One more illustration…Like millions of others I am big fan of Star Wars, which is replete with father issues, from Darth Vader revealing himself as Luke Skywalker’s father in The Empire Strikes Back to Kylo Ren killing his father Han Solo in The Force Awakens.  The author Ian Doescher has rewritten the Star Wars films in Shakespearean English.  Each volume of his “William Shakespeare’s Star Wars” series, like the bard’s plays, is divided into five acts and employs iambic pentameter and other literary devices.  In The Force Doth Awaken listen to how Ian Doescher renders the heartbreaking scene of Kylo Ren, who has pledged himself to the Dark Side as his father, Han Solo, bids his lost son to come home:

Han:   Come, return unto thy home.
         We miss thy gentle presence in our lives.
         ‘Tis not too late—‘tis never too late, my son.
Kylo: I do confess that I am torn asunder.
        From all this pain I fain would be set free.
        I know what I must do, yet fear I’ve not
       The strength to make it so. O wilt thou help?
       (Kylo Ren reaches to hand Han his lightsaber)
Han:   Of course, whate’er thou wishest, my sweet boy—
         Thou bring’st and e’er did bring me such great joy.
Kylo (aside): Beyond the chamber dies the light outside,
         An ‘twere the light within my very soul—
        Thus in my core doth darkness reign at last.
        (Kylo Ren turns on his lightsaber and runs Han through)
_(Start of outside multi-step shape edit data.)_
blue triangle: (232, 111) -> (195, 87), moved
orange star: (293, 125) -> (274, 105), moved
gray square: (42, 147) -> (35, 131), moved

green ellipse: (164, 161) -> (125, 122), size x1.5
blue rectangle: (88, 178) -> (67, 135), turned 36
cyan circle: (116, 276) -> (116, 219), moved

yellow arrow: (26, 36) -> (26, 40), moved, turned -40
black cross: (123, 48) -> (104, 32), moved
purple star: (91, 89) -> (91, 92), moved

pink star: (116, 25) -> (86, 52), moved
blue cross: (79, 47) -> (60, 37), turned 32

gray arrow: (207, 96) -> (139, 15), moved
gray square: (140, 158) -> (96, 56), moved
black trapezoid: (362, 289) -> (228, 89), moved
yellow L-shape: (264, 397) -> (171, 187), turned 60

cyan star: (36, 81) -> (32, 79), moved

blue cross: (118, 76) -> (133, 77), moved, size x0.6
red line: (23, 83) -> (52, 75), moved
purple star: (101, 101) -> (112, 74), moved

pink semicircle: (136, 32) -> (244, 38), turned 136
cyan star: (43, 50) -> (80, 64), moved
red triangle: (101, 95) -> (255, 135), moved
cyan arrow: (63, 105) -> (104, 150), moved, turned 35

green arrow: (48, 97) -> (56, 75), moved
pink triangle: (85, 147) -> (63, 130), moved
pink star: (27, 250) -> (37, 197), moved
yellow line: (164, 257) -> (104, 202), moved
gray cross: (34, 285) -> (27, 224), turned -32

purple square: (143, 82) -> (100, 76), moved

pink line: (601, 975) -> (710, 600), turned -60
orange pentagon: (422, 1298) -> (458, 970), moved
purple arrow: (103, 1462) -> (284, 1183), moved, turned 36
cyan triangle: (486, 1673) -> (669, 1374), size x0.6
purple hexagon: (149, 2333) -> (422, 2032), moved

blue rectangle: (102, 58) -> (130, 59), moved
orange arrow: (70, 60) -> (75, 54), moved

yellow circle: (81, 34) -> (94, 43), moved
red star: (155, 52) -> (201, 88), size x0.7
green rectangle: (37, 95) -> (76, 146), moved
But listen to what Han says to his son who has just mortally wounded him:

Han:   My son, whose face is still so dear to me—
         O, how I see thy mother still in thee (142-143).

Han Solo’s tender love for his son, Kylo Ren, literally cost him his life, and yet even as he died, his tender love for his son remained unchanged—“my son, whose face is still dear to me.”  That mirrors the tender love of your Heavenly Father for you.  No matter what, your face is still dear to your Heavenly Father.

Regardless of your earthly father’s human point of view toward you, or your human point of view toward your earthly father, scripture is clear that the divine point of view of your Heavenly Father toward you is one of tender love.

So on this Father’s Day, “Don’t stop believin’” because the gospel is all about second chances and coming home and celebrations and God making everything new.

Don’t stop believin’ because the gospel is all about the tender love of your Heavenly Father for you.